【宏觀視角】全球資本流動 – 風險偏好改善促資金回流新興

In a search-for-yield environment, a higher risk appetite is likely to drive global capitals to emerging markets (EMs). As EMs economy may rebound more quickly in 2020 and central banks in US, EU and Japan all joined the easing wave, we are positive on EMs and expect the flow of fresh funds to EMs to recover this year. Meanwhile, foreign investors were selling off US Treasuries, and Japan remained the largest holder of US government debt as a result of its low-yield environment domestically. We believe US equities and agency bonds are still attractive to global funds in the near term.

 

  • EMs attracted US$51bn capital flows in Nov and Dec 2019. During the last two months of 2019, when major central banks joined the global monetary-easing wave and US-China trade talks were progressing, risk appetite got improved and investors were returning to EMs. Global portfolio managers allocated about US$20.3bn and US$30.7bn into EMs in Nov and Dec 2019 respectively, with a sum of US$17.3bn to stocks and US$33.7bn to bonds. This year-end rebound is seen as a positive sign for further improvement, especially after global investors fled EMs stocks in May and Aug 2019 as trade war heated up then.

 

  • Improving risk appetite and a faster rebound in EMs economic growth may continue to drive capital flows to EMs. Total capital flows to EMs in 2019 (US$310bn) were well above that of 2018 (US$194bn), but fell short of the amount of 2017(US$375bn). Looking ahead, the outlook for capital flows to EMs will depend on how the US-China relations, EMs financial stability and other risk factors will play out. We see global growth only recovering mildly and hovering around 3% in 2020. EMs growth, in our view, is likely to rebound faster than developed economies, which would drive capital flows to EMs and the asset performance there.

 

  • China’s holdings of US government bonds continued to fall and Japan remained the top holder of US debt.
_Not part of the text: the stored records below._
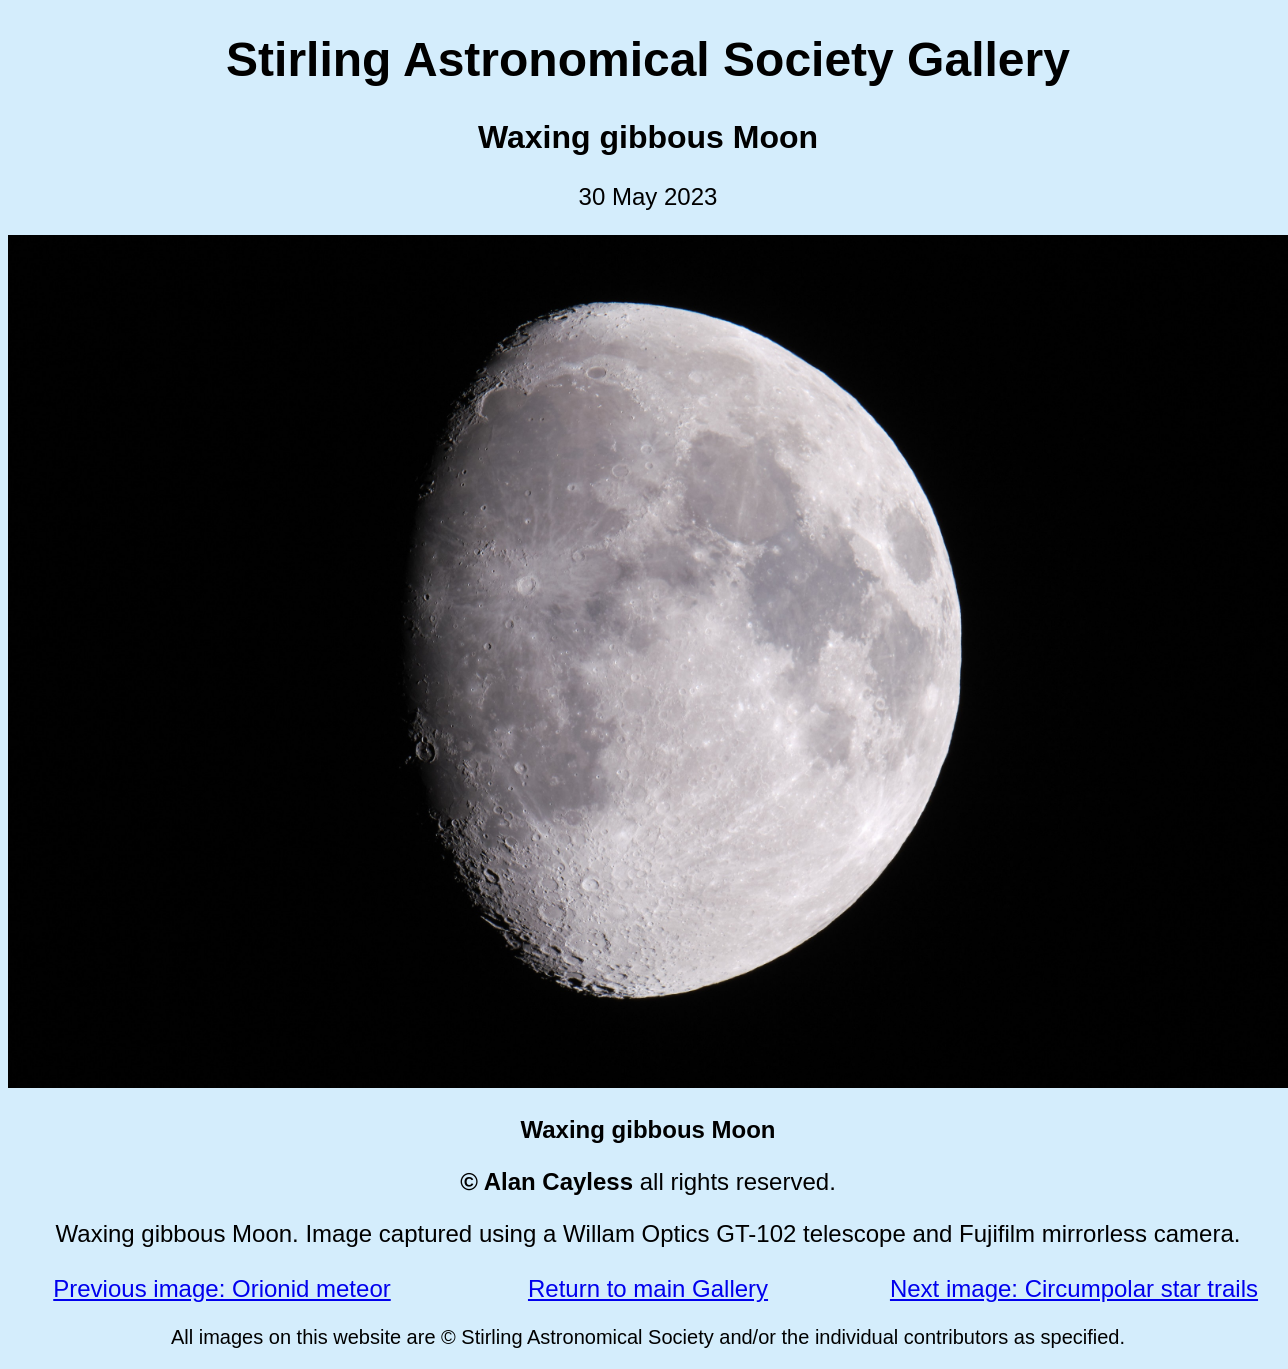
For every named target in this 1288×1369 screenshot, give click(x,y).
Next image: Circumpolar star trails (1074, 1288)
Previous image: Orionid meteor (221, 1288)
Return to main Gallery (648, 1288)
Net long-term portfolio flowed to US by US$10.8bn, 4.3bn and 6.8bn from Sep to Nov 2019. Agency bonds were the most attractive long-term securities while foreigners were selling off US Treasury bonds for four straight months as of Nov 2019. Instead, foreign holdings of all-denominated short-term US securities and other custody liabilities continued to increase by US$9.1bn in Nov 2019.

 

  • The landscape of global capital flows is undergoing significant changes, making tracking cross-border investment more meaningful. EMs had a dismal performance over the past decade. But this story is likely to change given a low-growth low-yielding developed world in 2020s. Compared to FDI, portfolio investments are more sensitive to the impact of idiosyncratic global shocks. Tracking cross-border capital flows gives investors the most updated and direct information about the market trends.